Supplied records START

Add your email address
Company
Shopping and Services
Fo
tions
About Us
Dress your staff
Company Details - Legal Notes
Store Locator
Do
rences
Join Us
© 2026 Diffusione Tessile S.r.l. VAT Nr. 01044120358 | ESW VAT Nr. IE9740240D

Supplied records END
Supplied records START

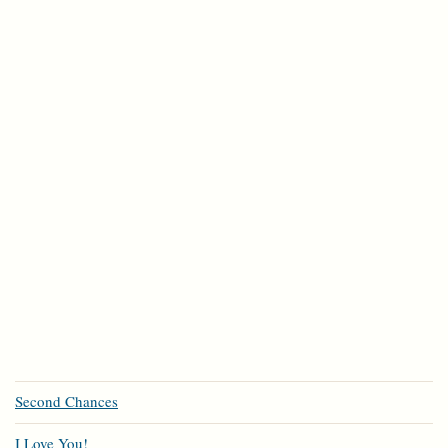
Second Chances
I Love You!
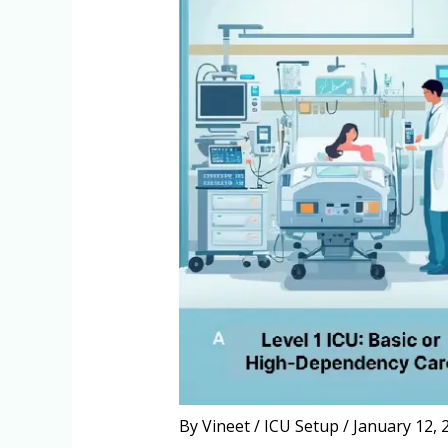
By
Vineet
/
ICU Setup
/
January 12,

Supplied records END

Copy out all lines above holding "your".

Add your email address
Dress your staff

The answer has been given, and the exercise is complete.